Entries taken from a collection
# # # # # # #

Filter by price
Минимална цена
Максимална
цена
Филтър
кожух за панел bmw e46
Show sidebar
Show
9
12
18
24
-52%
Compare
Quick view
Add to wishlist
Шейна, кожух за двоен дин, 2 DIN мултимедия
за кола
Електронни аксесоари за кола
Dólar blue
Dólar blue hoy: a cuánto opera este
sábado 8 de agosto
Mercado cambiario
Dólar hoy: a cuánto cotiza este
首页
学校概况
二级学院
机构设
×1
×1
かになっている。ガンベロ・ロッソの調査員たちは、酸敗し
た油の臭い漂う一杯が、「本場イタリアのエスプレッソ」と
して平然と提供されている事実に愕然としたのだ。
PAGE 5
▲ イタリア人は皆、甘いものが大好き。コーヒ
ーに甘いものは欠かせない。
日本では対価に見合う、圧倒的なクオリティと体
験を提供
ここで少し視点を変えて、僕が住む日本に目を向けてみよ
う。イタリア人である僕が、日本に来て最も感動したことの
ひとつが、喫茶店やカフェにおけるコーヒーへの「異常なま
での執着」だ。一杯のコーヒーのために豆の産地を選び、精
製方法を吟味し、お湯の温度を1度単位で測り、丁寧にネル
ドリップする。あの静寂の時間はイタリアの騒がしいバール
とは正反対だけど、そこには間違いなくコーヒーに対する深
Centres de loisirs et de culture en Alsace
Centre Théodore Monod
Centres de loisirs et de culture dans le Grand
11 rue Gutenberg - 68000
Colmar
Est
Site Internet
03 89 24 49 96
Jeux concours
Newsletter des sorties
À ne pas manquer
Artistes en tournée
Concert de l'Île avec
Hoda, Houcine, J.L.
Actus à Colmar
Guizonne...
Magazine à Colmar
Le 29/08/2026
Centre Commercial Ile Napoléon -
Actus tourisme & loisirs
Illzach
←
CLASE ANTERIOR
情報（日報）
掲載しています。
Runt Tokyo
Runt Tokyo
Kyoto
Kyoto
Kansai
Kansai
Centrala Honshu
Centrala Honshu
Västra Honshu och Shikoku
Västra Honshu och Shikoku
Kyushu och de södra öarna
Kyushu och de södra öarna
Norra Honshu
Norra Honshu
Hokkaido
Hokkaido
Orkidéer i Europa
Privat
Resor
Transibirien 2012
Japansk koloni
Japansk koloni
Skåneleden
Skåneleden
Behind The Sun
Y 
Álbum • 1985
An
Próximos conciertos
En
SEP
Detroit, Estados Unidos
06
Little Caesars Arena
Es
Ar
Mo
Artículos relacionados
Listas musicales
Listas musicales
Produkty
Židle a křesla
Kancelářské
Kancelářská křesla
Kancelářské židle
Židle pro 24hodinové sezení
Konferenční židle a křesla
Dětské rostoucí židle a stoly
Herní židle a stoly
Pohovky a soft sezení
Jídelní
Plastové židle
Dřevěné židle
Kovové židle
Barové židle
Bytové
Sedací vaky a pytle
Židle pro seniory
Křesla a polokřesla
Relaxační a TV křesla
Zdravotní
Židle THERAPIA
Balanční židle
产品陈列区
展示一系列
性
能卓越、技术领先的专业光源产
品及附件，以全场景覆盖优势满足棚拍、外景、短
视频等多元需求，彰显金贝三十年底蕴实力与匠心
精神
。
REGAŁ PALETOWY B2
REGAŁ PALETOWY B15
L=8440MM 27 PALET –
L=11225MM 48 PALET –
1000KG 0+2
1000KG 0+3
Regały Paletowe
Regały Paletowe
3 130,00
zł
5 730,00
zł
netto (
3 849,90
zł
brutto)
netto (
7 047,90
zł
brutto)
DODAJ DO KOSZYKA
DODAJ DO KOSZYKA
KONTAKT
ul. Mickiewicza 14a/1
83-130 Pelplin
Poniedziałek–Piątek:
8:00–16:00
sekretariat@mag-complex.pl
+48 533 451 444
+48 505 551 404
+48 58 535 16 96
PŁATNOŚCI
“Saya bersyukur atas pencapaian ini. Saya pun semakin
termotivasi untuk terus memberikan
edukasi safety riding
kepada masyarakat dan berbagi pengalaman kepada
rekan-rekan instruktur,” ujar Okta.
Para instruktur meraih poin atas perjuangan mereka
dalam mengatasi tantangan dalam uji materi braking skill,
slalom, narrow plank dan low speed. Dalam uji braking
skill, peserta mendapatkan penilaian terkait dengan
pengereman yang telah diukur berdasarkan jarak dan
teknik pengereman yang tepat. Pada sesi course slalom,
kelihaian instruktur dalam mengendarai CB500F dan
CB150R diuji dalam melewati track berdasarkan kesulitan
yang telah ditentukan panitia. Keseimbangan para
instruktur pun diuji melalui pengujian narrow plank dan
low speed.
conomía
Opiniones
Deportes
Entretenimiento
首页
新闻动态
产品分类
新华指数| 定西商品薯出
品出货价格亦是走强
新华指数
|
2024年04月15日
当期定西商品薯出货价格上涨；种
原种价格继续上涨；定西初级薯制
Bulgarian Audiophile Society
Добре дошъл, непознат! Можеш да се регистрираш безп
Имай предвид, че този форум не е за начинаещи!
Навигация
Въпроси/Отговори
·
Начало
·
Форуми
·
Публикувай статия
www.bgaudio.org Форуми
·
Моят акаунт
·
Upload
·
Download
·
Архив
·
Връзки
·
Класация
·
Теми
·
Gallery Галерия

# # # # # # #

### Your task
An identical copy of the preceding records should be returned.

### Task solution
Filter by price
Минимална цена
Максимална
цена
Филтър
кожух за панел bmw e46
Show sidebar
Show
9
12
18
24
-52%
Compare
Quick view
Add to wishlist
Шейна, кожух за двоен дин, 2 DIN мултимедия
за кола
Електронни аксесоари за кола
Dólar blue
Dólar blue hoy: a cuánto opera este
sábado 8 de agosto
Mercado cambiario
Dólar hoy: a cuánto cotiza este
首页
学校概况
二级学院
机构设
×1
×1
かになっている。ガンベロ・ロッソの調査員たちは、酸敗し
た油の臭い漂う一杯が、「本場イタリアのエスプレッソ」と
して平然と提供されている事実に愕然としたのだ。
PAGE 5
▲ イタリア人は皆、甘いものが大好き。コーヒ
ーに甘いものは欠かせない。
日本では対価に見合う、圧倒的なクオリティと体
験を提供
ここで少し視点を変えて、僕が住む日本に目を向けてみよ
う。イタリア人である僕が、日本に来て最も感動したことの
ひとつが、喫茶店やカフェにおけるコーヒーへの「異常なま
での執着」だ。一杯のコーヒーのために豆の産地を選び、精
製方法を吟味し、お湯の温度を1度単位で測り、丁寧にネル
ドリップする。あの静寂の時間はイタリアの騒がしいバール
とは正反対だけど、そこには間違いなくコーヒーに対する深
Centres de loisirs et de culture en Alsace
Centre Théodore Monod
Centres de loisirs et de culture dans le Grand
11 rue Gutenberg - 68000
Colmar
Est
Site Internet
03 89 24 49 96
Jeux concours
Newsletter des sorties
À ne pas manquer
Artistes en tournée
Concert de l'Île avec
Hoda, Houcine, J.L.
Actus à Colmar
Guizonne...
Magazine à Colmar
Le 29/08/2026
Centre Commercial Ile Napoléon -
Actus tourisme & loisirs
Illzach
←
CLASE ANTERIOR
情報（日報）
掲載しています。
Runt Tokyo
Runt Tokyo
Kyoto
Kyoto
Kansai
Kansai
Centrala Honshu
Centrala Honshu
Västra Honshu och Shikoku
Västra Honshu och Shikoku
Kyushu och de södra öarna
Kyushu och de södra öarna
Norra Honshu
Norra Honshu
Hokkaido
Hokkaido
Orkidéer i Europa
Privat
Resor
Transibirien 2012
Japansk koloni
Japansk koloni
Skåneleden
Skåneleden
Behind The Sun
Y 
Álbum • 1985
An
Próximos conciertos
En
SEP
Detroit, Estados Unidos
06
Little Caesars Arena
Es
Ar
Mo
Artículos relacionados
Listas musicales
Listas musicales
Produkty
Židle a křesla
Kancelářské
Kancelářská křesla
Kancelářské židle
Židle pro 24hodinové sezení
Konferenční židle a křesla
Dětské rostoucí židle a stoly
Herní židle a stoly
Pohovky a soft sezení
Jídelní
Plastové židle
Dřevěné židle
Kovové židle
Barové židle
Bytové
Sedací vaky a pytle
Židle pro seniory
Křesla a polokřesla
Relaxační a TV křesla
Zdravotní
Židle THERAPIA
Balanční židle
产品陈列区
展示一系列
性
能卓越、技术领先的专业光源产
品及附件，以全场景覆盖优势满足棚拍、外景、短
视频等多元需求，彰显金贝三十年底蕴实力与匠心
精神
。
REGAŁ PALETOWY B2
REGAŁ PALETOWY B15
L=8440MM 27 PALET –
L=11225MM 48 PALET –
1000KG 0+2
1000KG 0+3
Regały Paletowe
Regały Paletowe
3 130,00
zł
5 730,00
zł
netto (
3 849,90
zł
brutto)
netto (
7 047,90
zł
brutto)
DODAJ DO KOSZYKA
DODAJ DO KOSZYKA
KONTAKT
ul. Mickiewicza 14a/1
83-130 Pelplin
Poniedziałek–Piątek:
8:00–16:00
sekretariat@mag-complex.pl
+48 533 451 444
+48 505 551 404
+48 58 535 16 96
PŁATNOŚCI
“Saya bersyukur atas pencapaian ini. Saya pun semakin
termotivasi untuk terus memberikan
edukasi safety riding
kepada masyarakat dan berbagi pengalaman kepada
rekan-rekan instruktur,” ujar Okta.
Para instruktur meraih poin atas perjuangan mereka
dalam mengatasi tantangan dalam uji materi braking skill,
slalom, narrow plank dan low speed. Dalam uji braking
skill, peserta mendapatkan penilaian terkait dengan
pengereman yang telah diukur berdasarkan jarak dan
teknik pengereman yang tepat. Pada sesi course slalom,
kelihaian instruktur dalam mengendarai CB500F dan
CB150R diuji dalam melewati track berdasarkan kesulitan
yang telah ditentukan panitia. Keseimbangan para
instruktur pun diuji melalui pengujian narrow plank dan
low speed.
conomía
Opiniones
Deportes
Entretenimiento
首页
新闻动态
产品分类
新华指数| 定西商品薯出
品出货价格亦是走强
新华指数
|
2024年04月15日
当期定西商品薯出货价格上涨；种
原种价格继续上涨；定西初级薯制
Bulgarian Audiophile Society
Добре дошъл, непознат! Можеш да се регистрираш безп
Имай предвид, че този форум не е за начинаещи!
Навигация
Въпроси/Отговори
·
Начало
·
Форуми
·
Публикувай статия
www.bgaudio.org Форуми
·
Моят акаунт
·
Upload
·
Download
·
Архив
·
Връзки
·
Класация
·
Теми
·
Gallery Галерия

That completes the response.